それは彼女の息子のフランクが17歳のときのことだったと思うが、
「フランクの部屋を開けたら、ベッドにフランクとあどけない顔をした女の子が寝ているのよ。びっくりしちゃって、その女の子に何歳かって聞いたら17歳だというの。ご両親はうちに泊まっているのを知っているの?って聞くと、両手で布団を押さえながら顔だけ出して、こっくりうなずくので、またドアを閉めて知らない顔をしたわ。その後でフランクに随分文句言われたわ。ドアを開けるときぐらいノックしろって」
「ええっ!それで、あんたお説教しなかったの?」
「お説教する?どうして?」
「だって、フランク、まだ高校生じゃない。」
「まあ、血の気の多い若者が、双方合意の上で寝るんだから、私がとやかく言うことないじゃない。勿論相手が16歳未満だったら、それこそ法律に触れることになるから、私だってお説教はしたと思うけど」
私は返事につまってしまった。もっと驚いたのは、フランクがガールフレンドのうちに泊まりに行くと出かけた後、京子はフランクがコンドームを忘れて行ったのに気がついて、届けてやったと言う話を聞いたときだ。
私が「最近の女の子は皆避妊用ピルを飲んでるから、妊娠の心配なんかすることないのに」と言うと、「私は妊娠の心配なんかしていないわ。
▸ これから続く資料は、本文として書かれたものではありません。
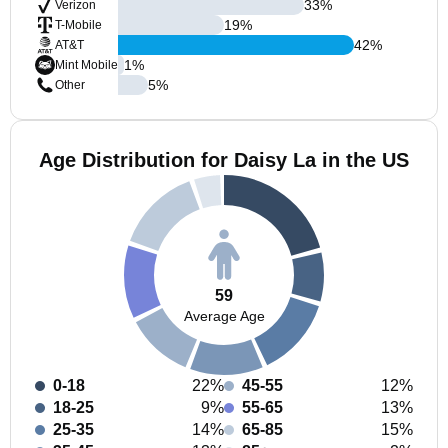
33
%
Verizon
19
%
T-Mobile
42
%
AT&T
1
%
Mint Mobile
5
%
Other
Age Distribution for Daisy La in the US
59
Average Age
0-18
22%
45-55
12%
18-25
9%
55-65
13%
25-35
14%
65-85
15%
エイズの心配をしているの」と言う答えがもどってきた。彼女のリベラルな考えについていけないものを感じるとともに、彼女のおおらかさが羨ましくもあった。
 幸いなことに、ダイアナもエミリーも、フランクほど派手な異性関係がなかったが、今度はいつも二人がべったりしているのを見ると、ダイアナとエミリーはレスビアンなのではないかと心配し始めるのだから、親心とは複雑なものである。
 ダイアナが小学校の時は送り迎えで忙しかった私も、ダイアナが中学校に行くようになって学校の送り迎えをしなくてもよくなり暇ができた時、猛烈に仕事がしたくなった。仕事で出張に行くことの多いアーロンは私が通訳の仕事をしたいと言った時は猛反対した。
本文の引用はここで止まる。